Network World Editor in Chief John Dix first spoke to Derek Strauss a year ago when he was about three years into his new new role as TD Ameritrade’s first Chief Data Officer. He had built a new group, the Enterprise Data and Analytics Group, and just finished 18 months of work to stand up nine new platforms, including a Hadoop data store and a metadata repository. Dix recently visited Strauss to see how this massive undertaking is working out.
Derek Strauss, Chief Data Officer, TD Ameritrade
Where do we start for an update on what you’ve achieved since we last spoke?
I’ve got a long list of things we’ve been tracking in terms of value, so I can hit some of the high spots, and then it might be good to step back and look at some of the other things we’re gearing up for that are only possible because of the foundation we’ve laid. We’re going to be embarking on a pretty aggressive timeline for these new initiatives, and I feel good about being aggressive because the foundation is in place.
You mentioned the Hadoop effort so why don’t we start there. The drive with Hadoop is around personalization so our clients feel like we know them and we can provide useful insights and education without it feeling creepy. The focus is to be like Amazon’s suggestions, where you go, “Wow, I like what they’re suggesting, that’s really useful.”
We’re calling the Hadoop environment the data marshalling yard. Why? Because that’s what is typically upstream from a warehouse. Think about raw materials being brought together to be manufactured into something. They will often be transported by rail and come into a marshalling yard where they’ll be sorted for delivery to various factories and warehouses downstream, and you perform analytics on the raw material as it stands. So it seemed like a natural analogy to call it a data marshalling yard.
What have we done with that? A couple of key things. We have mainly focused on pulling in chat information and emails, a lot of textual stuff, to try and understand client behavior and so we can optimize the client experience in terms of scenarios. We’re also looking at what our clients are talking about and reading. When they phone us, what do they want to talk about? Putting all of that together with their activity on our site, we figure out this client is really interested in certain types of asset classes and we can then look to see if there any reports by third parties, by government, by whoever, and say, “It seems like this is an area you’re interested in. Are you aware these resources have just been published and here’s a link to them.” All of that is around personalization.
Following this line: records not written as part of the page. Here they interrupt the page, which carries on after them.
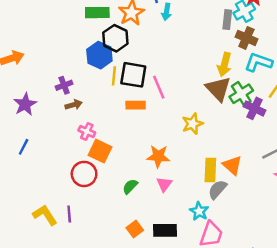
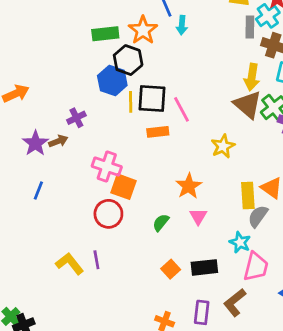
brown arrow: (74, 105) -> (58, 141), moved
pink cross: (87, 132) -> (107, 167), size x1.5
orange star: (158, 156) -> (189, 186), turned -30

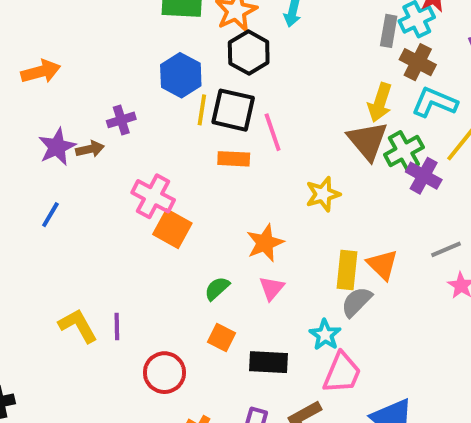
black hexagon: (128, 60) -> (249, 53), moved
red circle: (108, 214) -> (164, 373), moved
orange square: (171, 269) -> (221, 337), moved, turned -30

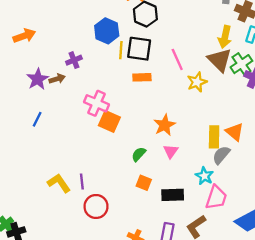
pink line: (273, 132) -> (177, 59), moved
yellow star: (323, 194) -> (197, 82), moved
red circle: (164, 373) -> (96, 206), moved

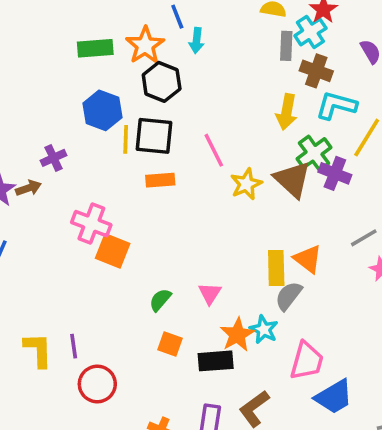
brown triangle: (220, 60) -> (292, 179), moved
orange star: (165, 125) -> (237, 335), moved
yellow L-shape: (59, 183) -> (38, 350), turned 35
pink trapezoid: (216, 198) -> (307, 361), moved

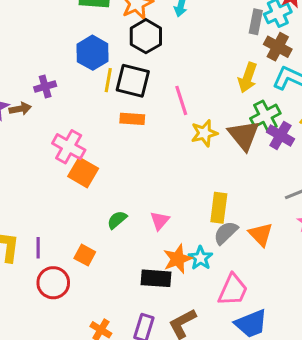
orange triangle: (308, 259) -> (261, 234), moved
orange square: (170, 344) -> (85, 255), moved

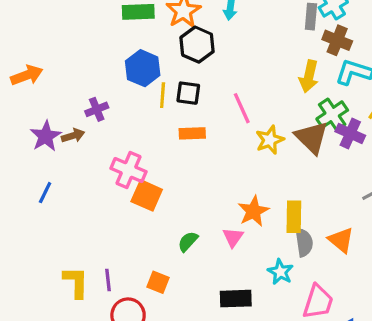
black square: (133, 81) -> (188, 93), size x0.7
gray semicircle: (226, 233) -> (304, 242), turned 132
orange star: (178, 259) -> (253, 211), moved

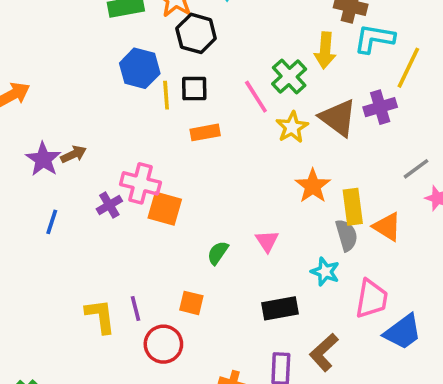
purple cross: (97, 109) -> (109, 205), moved
green cross: (332, 115) -> (289, 76), moved
purple cross: (350, 134) -> (380, 107), turned -32
orange star: (253, 211) -> (313, 186), moved
yellow rectangle: (294, 217) -> (353, 207), moved

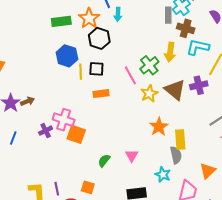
orange triangle: (387, 227) -> (208, 171), moved, turned 42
So we’re realizing analytics benefits, but there are also benefits around data and data management.
Let’s take a simple example of a codes table. A code could be anything, but let’s look at country codes. South Africa is ZA. USA is United States of America. When it comes to programmers writing programs, if there isn’t one country code table everyone can refer to as the authoritative table, everyone hard codes the table into their program. But any large organization has hundreds of systems, so you’ve probably got 100 country code tables hanging around, or worse, one for every program.
Master data management is all about trying to solve that. Country code is just one simple example, but when we started looking at this it was amazing how many times people have created redundant tables, and that can lead to all sorts of regulatory and compliance problems and a lot of inaccuracies.
Take me, for example. I was born in Rhodesia. Rhodesia doesn’t exist anymore, but if you’re looking for Derek’s birthplace, are you going to know Rhodesia is now Zimbabwe? Keeping that memory of geographical stuff centralized is something every organization needs and no one really has.
We implemented a master data management capability and the first thing we tackled was country codes. Now our application development teams know they can go to one authoritative source to find it. They’re not continuing to perpetuate the redundancy and the inaccuracies in the data, plus if something changes, they don’t have to remember to update their program because someone in the business now owns and is responsible for updating that data.
Those kinds of efficiencies are huge and very often get overlooked. When you think of the Chief Data Officer role, people just think about the sizzle of the analytics side, but there’s a very real efficiency side on the data set which is a big plus for any organization.
Once you have this master data management capability, I presume you go around looking for duplication of effort and multiple versions of the truth?
Right. And when you find it you need to find someone to own it. That’s the data governance side of things. You find an owner and that owner points to the data steward who is normally someone who is already doing work trying to fix the problem, and you say, “Here’s a tool where you can analyze all the different values you’ve got today, harmonize them, create one source of the truth and you own that and you make sure that is up to date and everyone else starts using that.” That makes a big difference.
But there are literally hundreds and hundreds of instances where this would apply and it’s a question of working with the business groups who are constantly tripping over these things, prioritizing them, and just picking them off one at a time and working through it.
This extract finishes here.